Anticipated Questions

  • Windows support?

    • I have no idea how to easily, automatically compile a Python extension on Windows. I think we would need to output a VS project, and that's more than I want to deal with. Especially because I haven't written code on Windows in years. If you know how to do this, please submit a PR.

      Also, parsers built for windows would be limited to ASCII parsing, as Windows defines sizeof(wchar_t) == 2.

  • OSX support?

    • Probably-maybe it works? I haven't tested it. I don't have a Mac. It really comes down to whether or not lemon-py can find a compiler.
  • Why C++ instead of C?

    • I like modern C++. I don't really like solving the same problems in boilerplate C.
  • Why C++17 instead of C++(n < 17)?

    • I like modern C++. I don't really like solving the same problems in antique C++.
  • Why C++17 instead of C++(n > 17)?

    • System compiler support.
  • Why doesn't lemon-py automatically write grammar actions?

    • That sounds like a lot of work with relatively minimal gains.

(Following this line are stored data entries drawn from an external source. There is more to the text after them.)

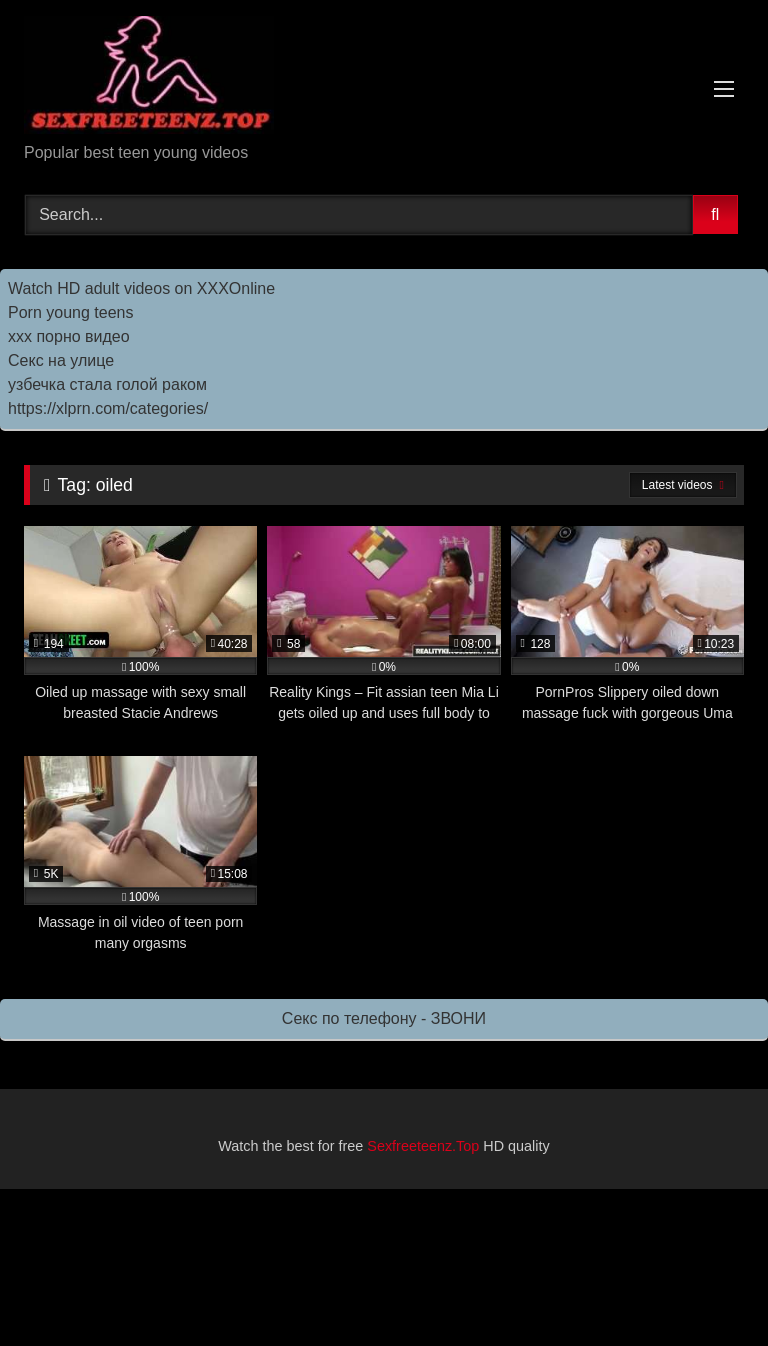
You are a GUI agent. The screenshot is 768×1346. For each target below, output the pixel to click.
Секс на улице (61, 360)
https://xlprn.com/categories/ (108, 408)
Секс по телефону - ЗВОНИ (384, 1018)
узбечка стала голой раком (107, 384)
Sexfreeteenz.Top (423, 1146)
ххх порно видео (69, 336)
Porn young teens (70, 312)
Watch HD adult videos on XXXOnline (141, 288)
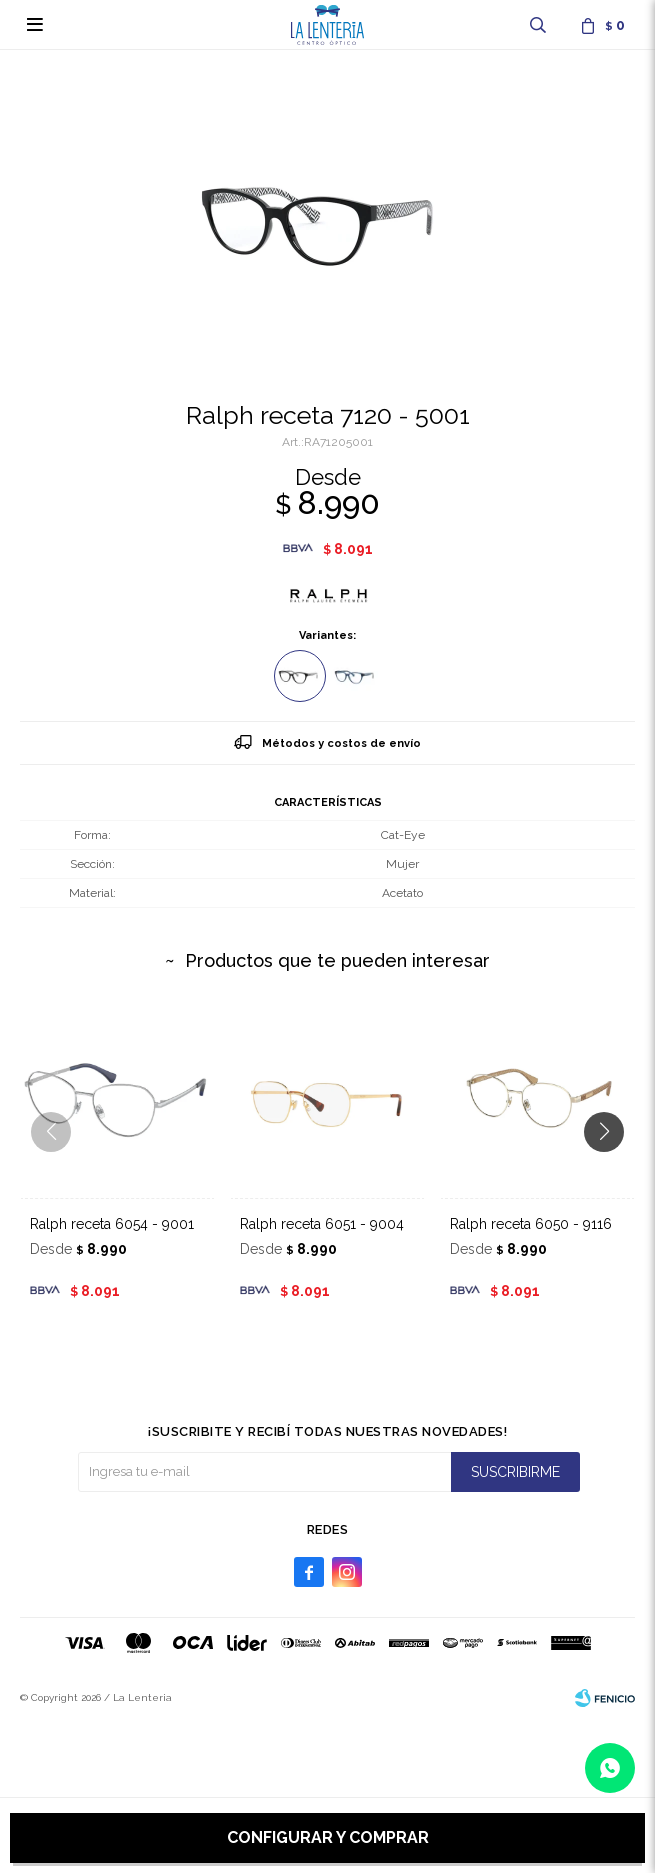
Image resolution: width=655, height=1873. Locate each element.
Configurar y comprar (328, 1837)
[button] (611, 1172)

      The operator-overload DSL provided for use within grammar actions is as terse as permitted by C++ and my cleverness while still providing full flexibility in parse tree structure. An automatic action-generation system would either impose unreasonably inflexible requirements on production structure (such as rigorously conventional naming). Or it would require that child-order and ellision information currently passed via function call argument order and assignment operations is instead defined via some encoding of metavariable names. Parsing all that out sounds boring, and I remain entirely unconvinced that the result would be either more readable or more maintainable than the current approach.

  • Doesn't the use of _ as a variable name violate some standard or shadow some standard definition or something?

    • Nope. As far as I can tell, it's reserved at global scope, but not at function scope.

      Historically, this project started out using p as the magic variable. But as I polished the interface and documentation, it became apparent that people might like to use p as a metavar much more than as the magic constructor. At this point, the only improvement I'm planning is automatic conversion of token to parse node types, and only if I can figure out how not to pass a Parser* to every Token.